*** Supplied records ***
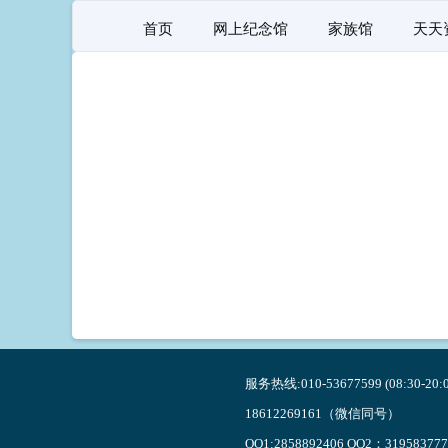
首页
网上纪念馆
家族馆
天天
服务热线:010-53677599 (08:30-20:0
18612269161（微信同号）
QQ1:2858892406 QQ2：319583777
*** End of Supplied records ***
Task goal: Write the material above out again exactly. Omit every image.

Answer to this exercise:
首页
网上纪念馆
家族馆
天天
服务热线:010-53677599 (08:30-20:0
18612269161（微信同号）
QQ1:2858892406 QQ2：319583777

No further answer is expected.